I spoke with Sara Pasciolla, patient care director for labor and delivery and antepartum at New York-Presbyterian and Weill Cornell Medicine, about how to make sure you get the stuffing and gravy you need. Her answer? It doesn't involve the hospital kitchen, for one thing.

“While hospitals have great healthy and delicious food options, patients can always bring in that special meal that they’ve been thinking about," Pasciolla tells Romper in an email.

As for your what your special meal should entail, I also spoke with certified postpartum support practitioner and founder of, Natalie Telyatnikov, who offered examples of some nourishing Thanksgiving favorites that would be perfect for a mom who’s just given birth and might be breastfeeding.
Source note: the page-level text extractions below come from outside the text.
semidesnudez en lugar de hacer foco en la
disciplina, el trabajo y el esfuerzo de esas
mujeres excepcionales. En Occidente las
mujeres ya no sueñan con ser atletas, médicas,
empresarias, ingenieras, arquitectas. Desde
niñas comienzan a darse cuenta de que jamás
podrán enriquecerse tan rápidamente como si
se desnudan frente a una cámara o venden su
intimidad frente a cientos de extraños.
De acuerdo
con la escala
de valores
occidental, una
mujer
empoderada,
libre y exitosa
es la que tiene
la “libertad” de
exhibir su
“Thanksgiving is actually an ideal time of year to become a new mother, because the feeling of the season and of a good Thanksgiving meal — one of warmth and coziness — is precisely what a healing new mother needs most, after giving birth,” Telyatnikov tells Romper. She adds that the general rule of thumb is that new moms should eat warming foods: Foods that are warm in temperature and warming to the digestive system. Among her suggestions: “Hot chamomile tea, spiced ciders or cocoas, hot bone broth soups, stews, and slow-cooked or stewed meats (like delicious Thanksgiving turkey), and hot bowls of oatmeal or rice, cooked with ghee, honey, and warming spices like cinnamon, ginger, nutmeg, cloves and molasses.” Another warming Thanksgiving-specific option would be a mashed, roasted sweet potato with cinnamon, and “hot, stewed fruits, (like the inside of a warm apple pie).” Um, yum.
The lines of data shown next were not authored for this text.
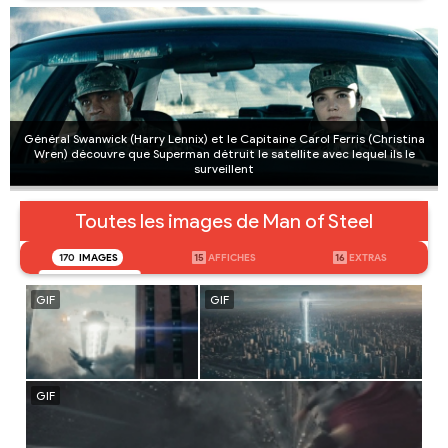
Général Swanwick (Harry Lennix) et le Capitaine Carol Ferris (Christina
Wren) découvre que Superman détruit le satellite avec lequel ils le
surveillent
Toutes les images de Man of Steel
170
IMAGES
15
AFFICHES
16
EXTRAS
Is there a time when you shouldn’t get your Thanksgiving on as a new mom? “Any patients who are in labor are generally not allowed to have anything other than clear liquid diets," Pasciolla warns. "Also, if they are going to be having a c-section performed that day, they will be told by their doctors when they should stop eating their Thanksgiving meal." There might be other medical conditions that would prevent patients from eating, of course, but those are the two main culprits. Generally, if you’ve delivered vaginally, you can typically eat right away; with a C-section, not necessarily (think ice chips and clear liquids at first).

Most hospitals try to be as festive as possible during the holidays, so you may be able to get your special Thanksgiving meal from their menu. If not, it’s always a good idea to have a family member or your partner at the ready to go get you a plate of Thanksgiving fare. You earned it, mama. Congrats and happy Thanksgiving! You have a lot to be grateful for this year.